◆ EXERCISE OBJECTIVE: Looking at the listing beneath, work out how many lines hold "Zealand" and report only that figure.

◆ RECORDS SHOWN:
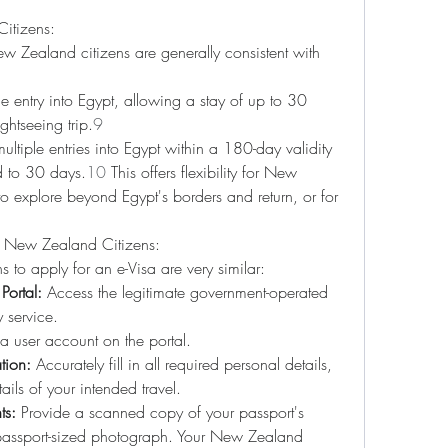
itizens:
w Zealand citizens are generally consistent with 
ne entry into Egypt, allowing a stay of up to 30 
ghtseeing trip.
9
ultiple entries into Egypt within a 180-day validity 
d to 30 days.
10
 This offers flexibility for New 
 explore beyond Egypt's borders and return, or for 
or New Zealand Citizens:
 to apply for an e-Visa are very similar:
Portal:
 Access the legitimate government-operated 
y service.
a user account on the portal.
tion:
 Accurately fill in all required personal details, 
ails of your intended travel.
ts:
 Provide a scanned copy of your passport's 
assport-sized photograph. Your New Zealand 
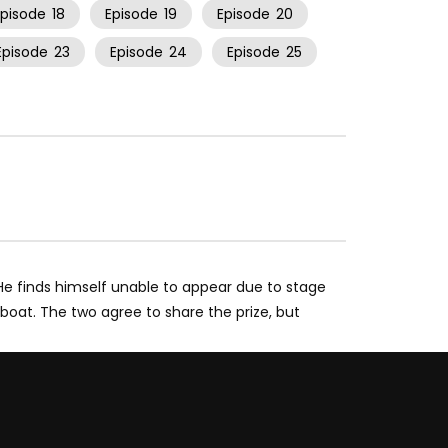
Episode
18
Episode
19
Episode
20
Episode
23
Episode
24
Episode
25
” He finds himself unable to appear due to stage
eboat. The two agree to share the prize, but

◆ SOLUTION TO THIS TASK: 3